**PROBLEM:** Your response should be every line from the entries that includes the string "dönemde".

*** Opening DATA LISTING ***

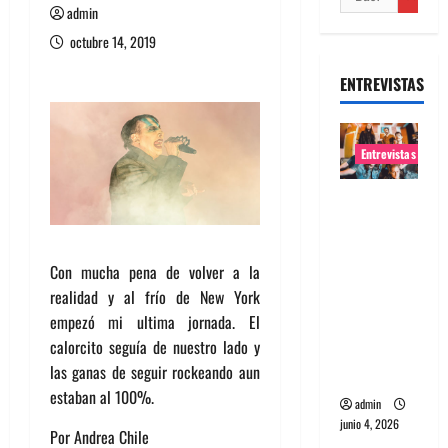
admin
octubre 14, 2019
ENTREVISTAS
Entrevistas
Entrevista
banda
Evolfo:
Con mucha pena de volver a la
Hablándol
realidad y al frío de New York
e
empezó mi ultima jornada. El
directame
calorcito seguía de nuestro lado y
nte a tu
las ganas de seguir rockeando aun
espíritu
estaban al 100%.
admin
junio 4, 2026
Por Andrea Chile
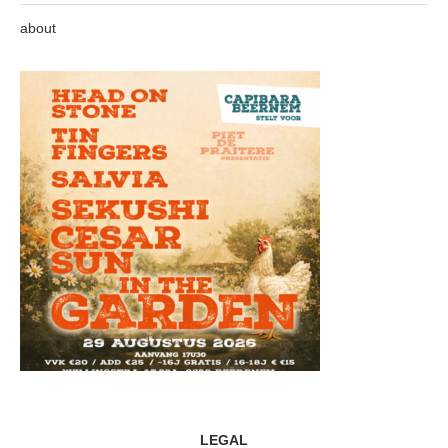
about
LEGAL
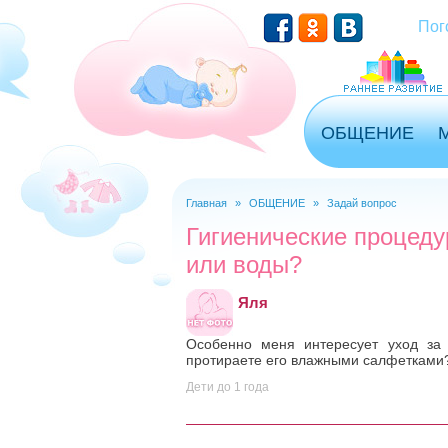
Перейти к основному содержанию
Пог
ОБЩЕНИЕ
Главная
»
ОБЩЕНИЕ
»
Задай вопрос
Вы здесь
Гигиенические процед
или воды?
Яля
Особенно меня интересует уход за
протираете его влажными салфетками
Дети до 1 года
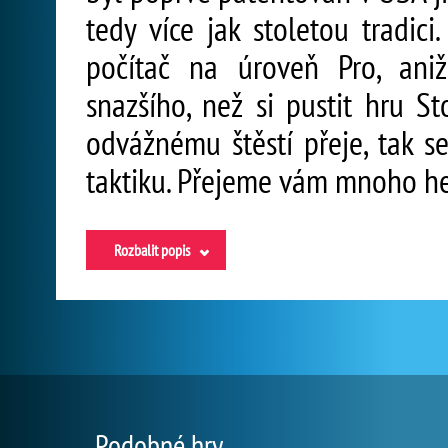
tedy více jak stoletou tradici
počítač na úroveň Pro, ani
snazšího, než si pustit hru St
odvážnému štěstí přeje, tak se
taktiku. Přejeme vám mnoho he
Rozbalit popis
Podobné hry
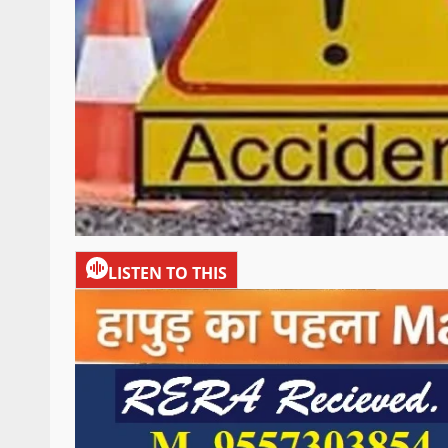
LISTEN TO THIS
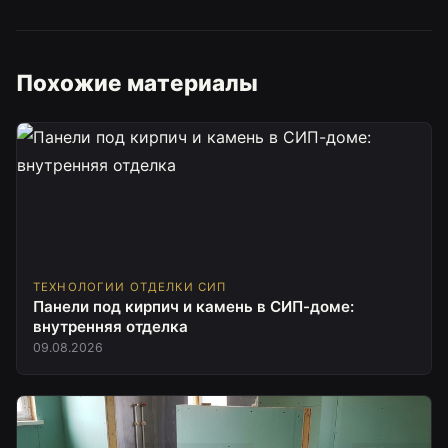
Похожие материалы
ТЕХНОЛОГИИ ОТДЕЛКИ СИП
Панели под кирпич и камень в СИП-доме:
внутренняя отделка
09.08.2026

*** Closing DATA LISTING ***
*** Opening DATA LISTING ***

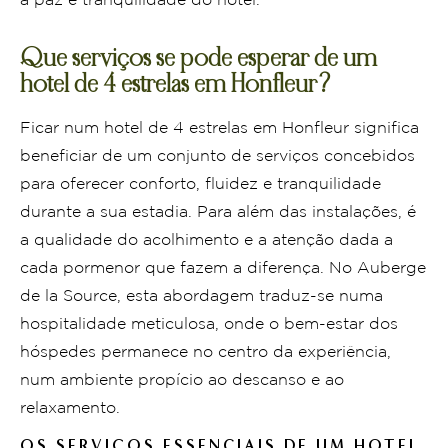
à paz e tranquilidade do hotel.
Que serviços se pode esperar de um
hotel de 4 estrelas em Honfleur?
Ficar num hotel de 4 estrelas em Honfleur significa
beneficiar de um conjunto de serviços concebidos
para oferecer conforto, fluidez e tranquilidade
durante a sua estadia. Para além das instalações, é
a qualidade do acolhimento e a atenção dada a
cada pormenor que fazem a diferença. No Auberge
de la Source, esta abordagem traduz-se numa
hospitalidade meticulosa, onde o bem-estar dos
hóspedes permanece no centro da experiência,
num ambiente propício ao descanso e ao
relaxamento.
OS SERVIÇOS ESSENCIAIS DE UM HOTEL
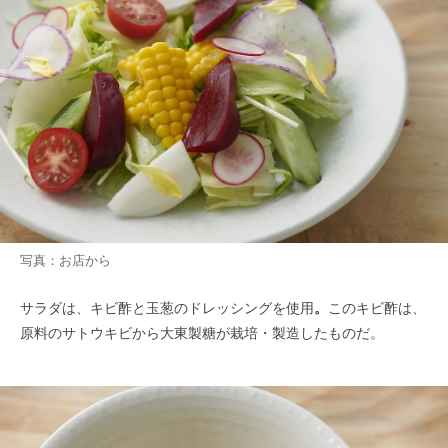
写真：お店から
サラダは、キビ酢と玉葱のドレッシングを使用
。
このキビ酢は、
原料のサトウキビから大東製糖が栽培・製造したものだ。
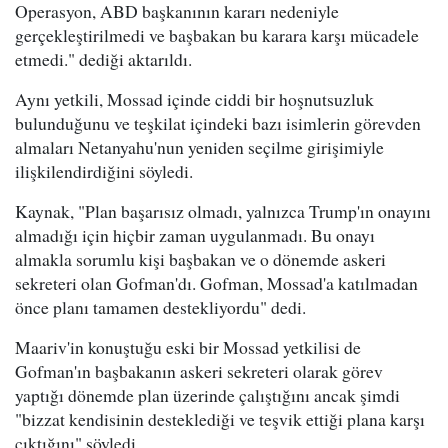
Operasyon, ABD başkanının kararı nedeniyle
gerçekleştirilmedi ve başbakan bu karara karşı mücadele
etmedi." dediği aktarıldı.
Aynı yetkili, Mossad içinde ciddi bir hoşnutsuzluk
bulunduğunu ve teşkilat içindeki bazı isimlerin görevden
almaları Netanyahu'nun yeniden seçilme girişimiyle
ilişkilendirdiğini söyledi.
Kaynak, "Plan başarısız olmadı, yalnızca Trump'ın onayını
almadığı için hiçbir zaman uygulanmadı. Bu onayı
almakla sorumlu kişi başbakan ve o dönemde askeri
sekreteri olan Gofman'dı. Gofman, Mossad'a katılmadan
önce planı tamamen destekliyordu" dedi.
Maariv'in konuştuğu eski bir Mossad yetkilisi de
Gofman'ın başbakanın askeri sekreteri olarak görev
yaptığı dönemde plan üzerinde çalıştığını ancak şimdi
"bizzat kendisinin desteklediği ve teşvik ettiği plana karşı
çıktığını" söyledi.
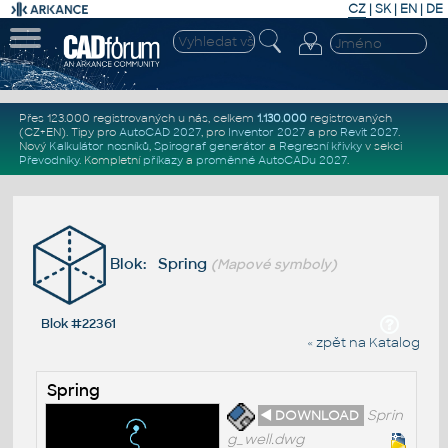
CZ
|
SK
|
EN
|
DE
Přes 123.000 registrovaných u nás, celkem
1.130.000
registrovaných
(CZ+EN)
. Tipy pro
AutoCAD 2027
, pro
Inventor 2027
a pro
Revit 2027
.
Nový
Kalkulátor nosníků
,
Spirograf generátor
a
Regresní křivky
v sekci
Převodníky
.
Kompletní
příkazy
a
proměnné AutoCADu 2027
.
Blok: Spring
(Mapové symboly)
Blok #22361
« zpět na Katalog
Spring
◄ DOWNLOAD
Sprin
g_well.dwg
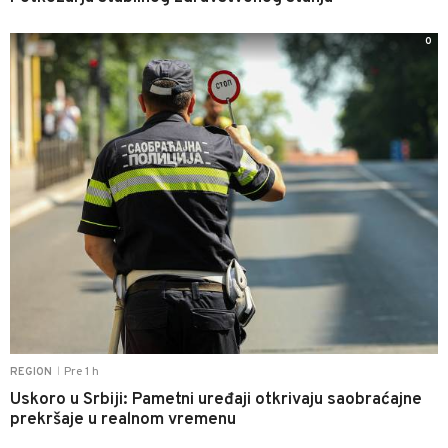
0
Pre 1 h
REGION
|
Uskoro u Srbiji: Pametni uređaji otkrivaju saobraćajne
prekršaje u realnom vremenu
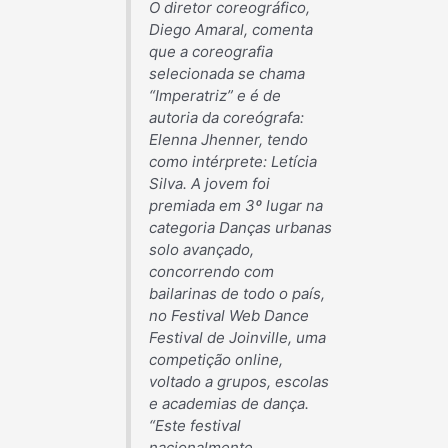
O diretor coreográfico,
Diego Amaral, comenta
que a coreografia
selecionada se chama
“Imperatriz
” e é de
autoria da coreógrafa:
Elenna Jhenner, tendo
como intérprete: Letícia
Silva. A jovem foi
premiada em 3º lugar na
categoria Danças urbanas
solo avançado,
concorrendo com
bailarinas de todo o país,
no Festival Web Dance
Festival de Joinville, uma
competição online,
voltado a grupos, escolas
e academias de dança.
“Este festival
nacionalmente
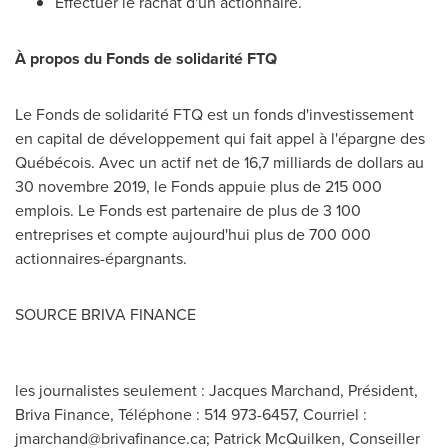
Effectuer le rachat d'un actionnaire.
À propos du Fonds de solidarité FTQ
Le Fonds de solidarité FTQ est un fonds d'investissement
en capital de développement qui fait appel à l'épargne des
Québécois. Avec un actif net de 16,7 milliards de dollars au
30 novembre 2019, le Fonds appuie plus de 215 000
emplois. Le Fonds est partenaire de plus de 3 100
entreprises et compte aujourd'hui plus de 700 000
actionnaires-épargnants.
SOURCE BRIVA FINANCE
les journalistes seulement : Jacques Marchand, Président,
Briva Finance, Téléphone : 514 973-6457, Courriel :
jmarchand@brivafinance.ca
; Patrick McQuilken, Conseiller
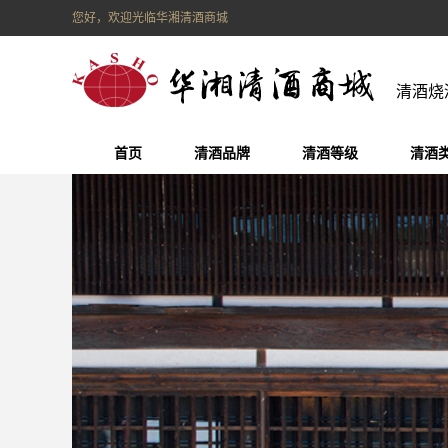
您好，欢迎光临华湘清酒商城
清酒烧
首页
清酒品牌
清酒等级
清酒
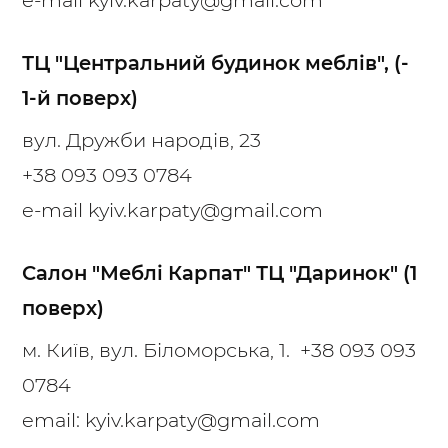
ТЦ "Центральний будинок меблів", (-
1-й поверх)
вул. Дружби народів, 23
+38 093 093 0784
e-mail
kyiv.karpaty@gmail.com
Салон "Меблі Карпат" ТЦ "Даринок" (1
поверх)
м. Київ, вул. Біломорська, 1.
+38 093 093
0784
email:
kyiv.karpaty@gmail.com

*** Closing DATA LISTING ***

**ANSWER FOR THIS EXERCISE:**
almakla sorumlu kişi başbakan ve o dönemde askeri
yaptığı dönemde plan üzerinde çalıştığını ancak şimdi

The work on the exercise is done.